Extracted records below:

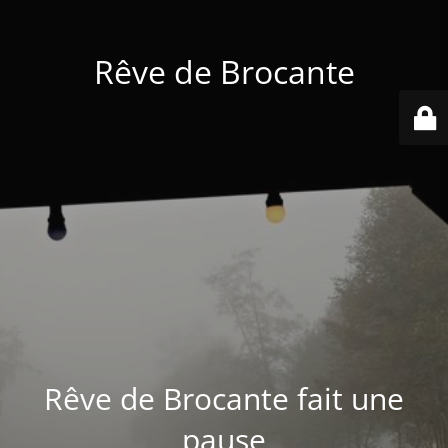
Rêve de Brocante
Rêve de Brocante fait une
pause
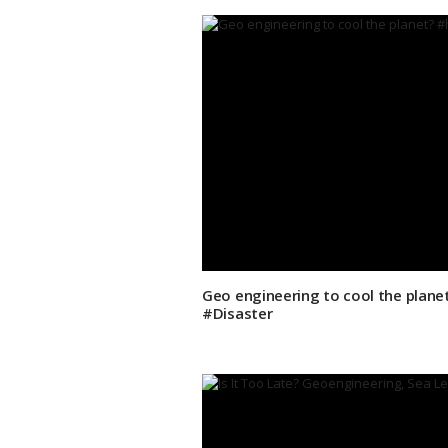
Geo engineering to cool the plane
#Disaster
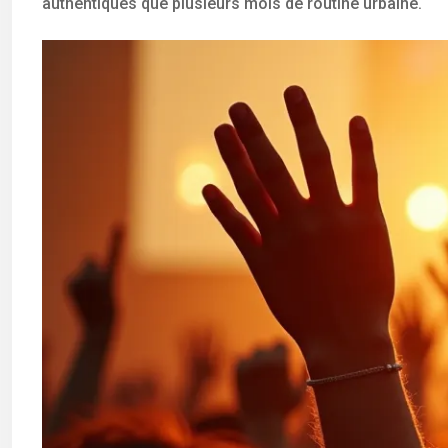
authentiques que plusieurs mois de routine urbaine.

End of Extracted records.
Extracted records below:

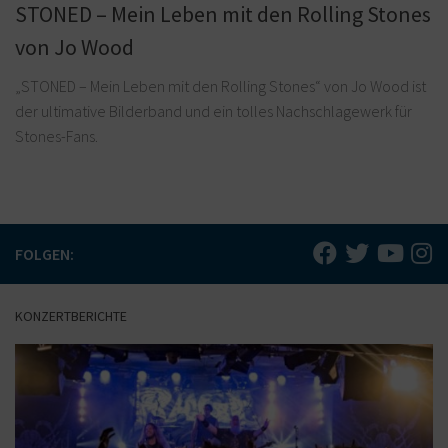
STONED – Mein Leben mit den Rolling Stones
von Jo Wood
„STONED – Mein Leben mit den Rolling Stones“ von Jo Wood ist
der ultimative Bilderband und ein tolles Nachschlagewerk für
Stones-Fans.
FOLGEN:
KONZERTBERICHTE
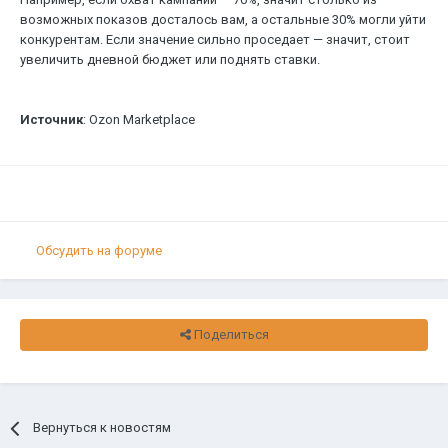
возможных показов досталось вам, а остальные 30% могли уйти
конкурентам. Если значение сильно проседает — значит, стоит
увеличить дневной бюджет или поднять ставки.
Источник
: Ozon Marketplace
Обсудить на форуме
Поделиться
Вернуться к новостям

End of Extracted records.

**Task details:** Print nothing except the lines above from the one containing "Rêve de Brocante fait une" down to the one containing "authentiques que plusieurs", both included, exactly as written and free of pictures.

**Your solution:**
Rêve de Brocante fait une
pause
Geo engineering to cool the plane
#Disaster
authentiques que plusieurs mois de routine urbaine.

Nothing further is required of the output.